ABOUT THIS EXERCISE: Repeat the data exactly as given below, dropping every picture.

TASK INPUTS:

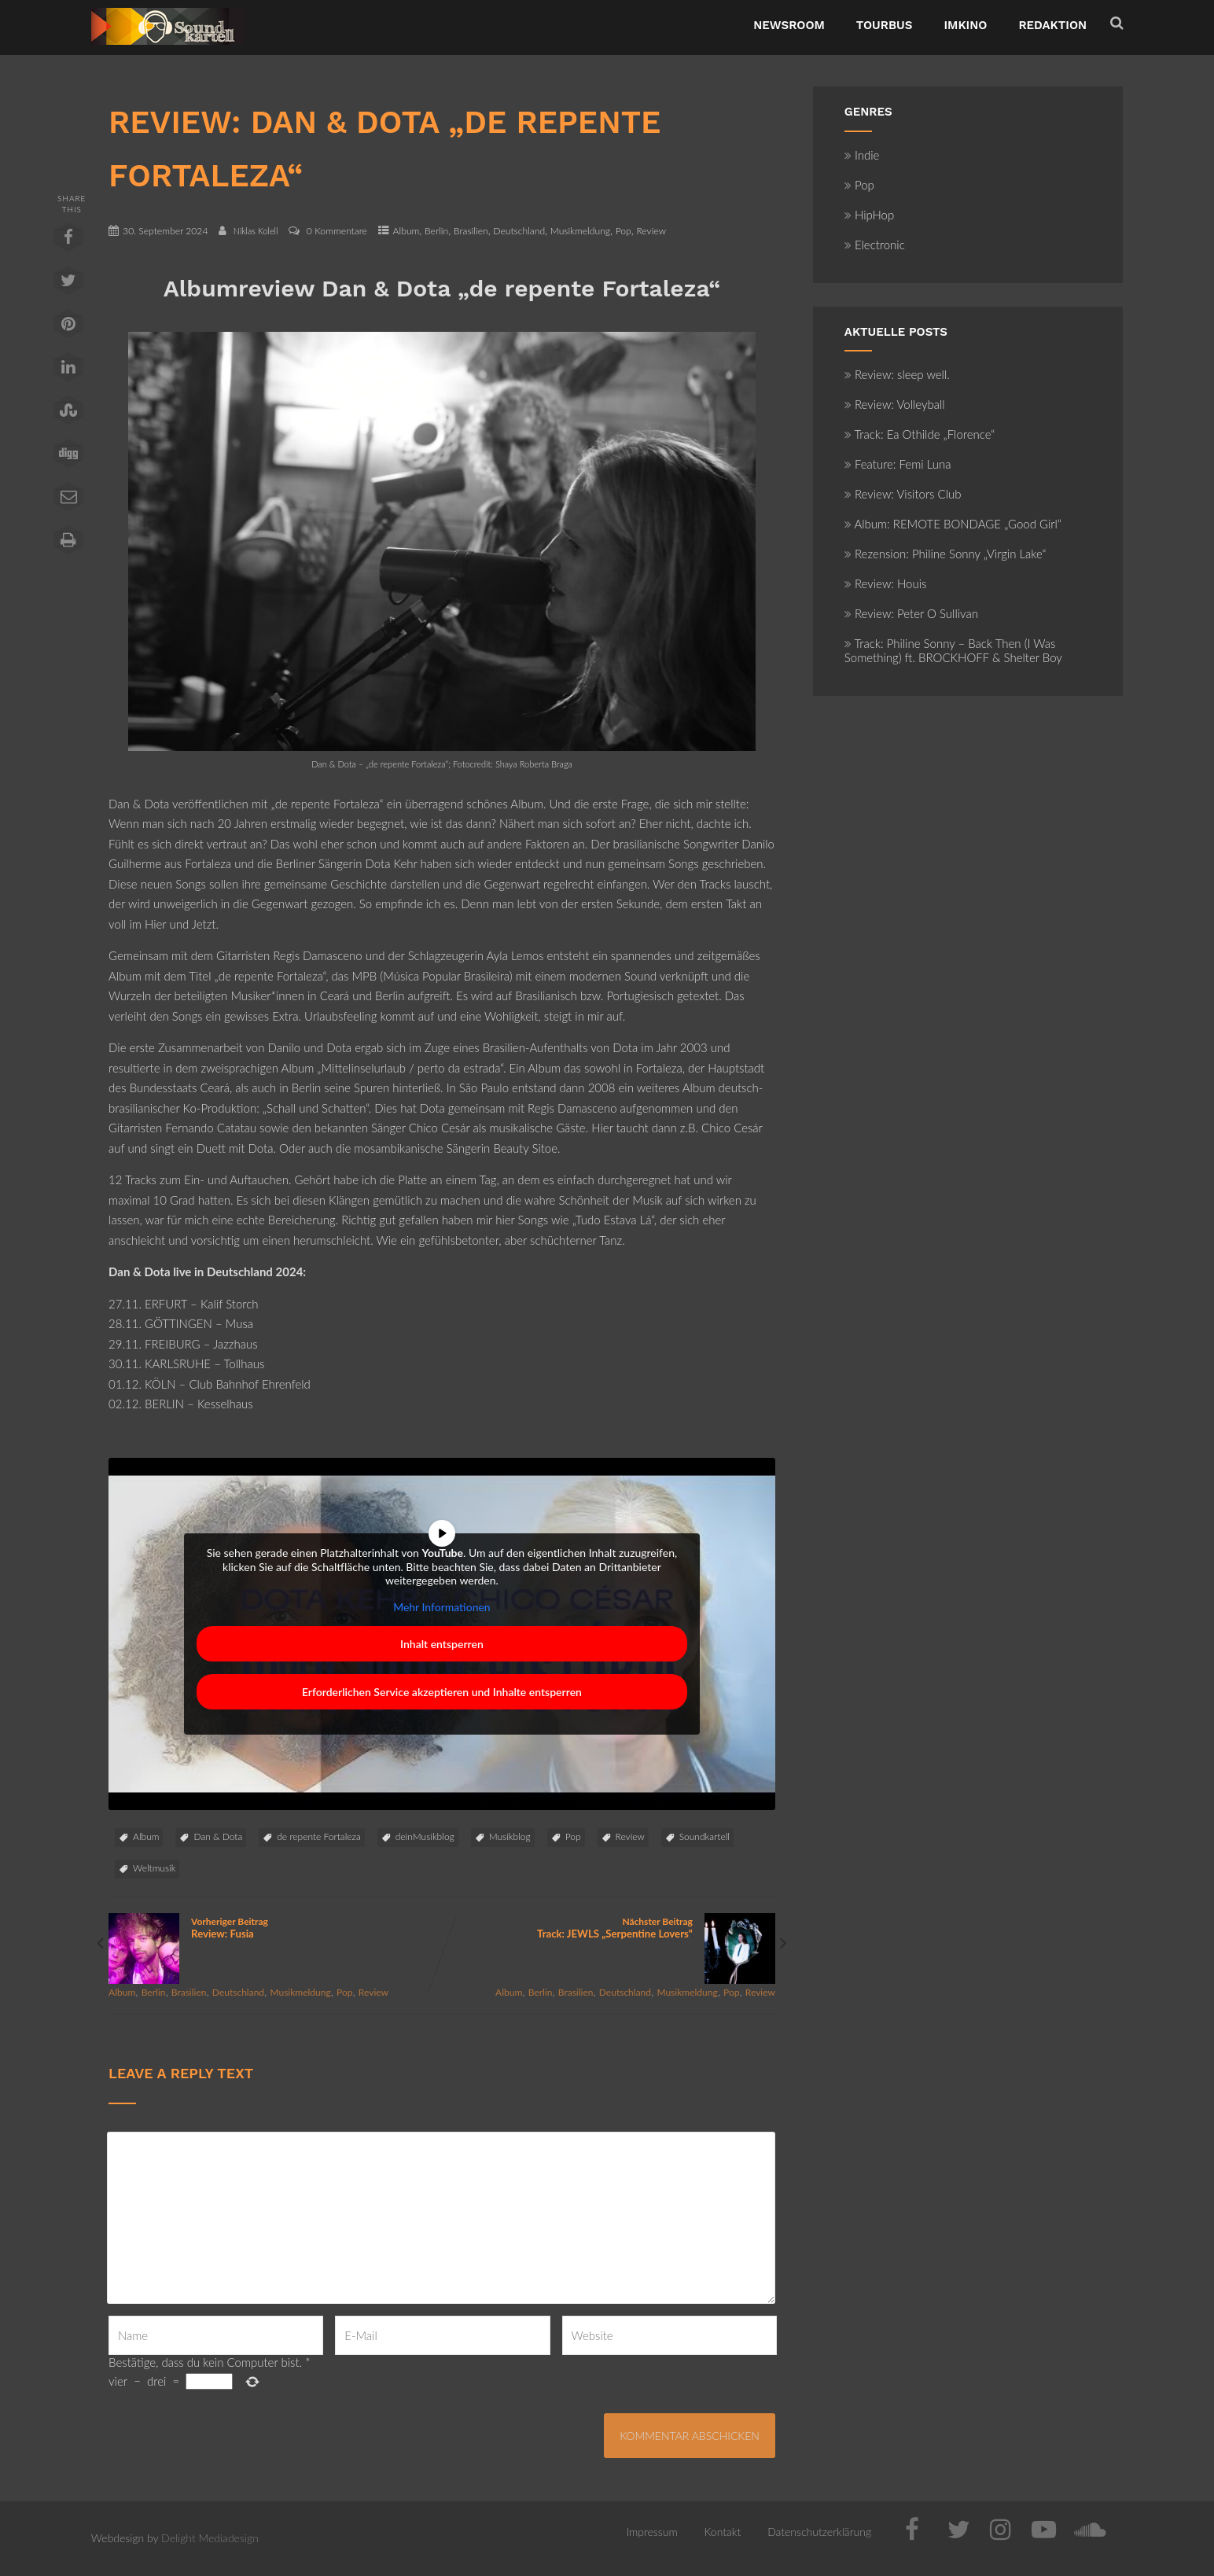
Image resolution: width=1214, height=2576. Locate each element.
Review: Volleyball (894, 404)
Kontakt (722, 2531)
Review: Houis (885, 583)
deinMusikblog (424, 1836)
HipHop (869, 215)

ANSWER FOR THIS EXERCISE:
Image resolution: width=1214, height=2576. Locate each element.
Review: Volleyball (894, 404)
Kontakt (722, 2531)
Review: Houis (885, 583)
deinMusikblog (424, 1836)
HipHop (869, 215)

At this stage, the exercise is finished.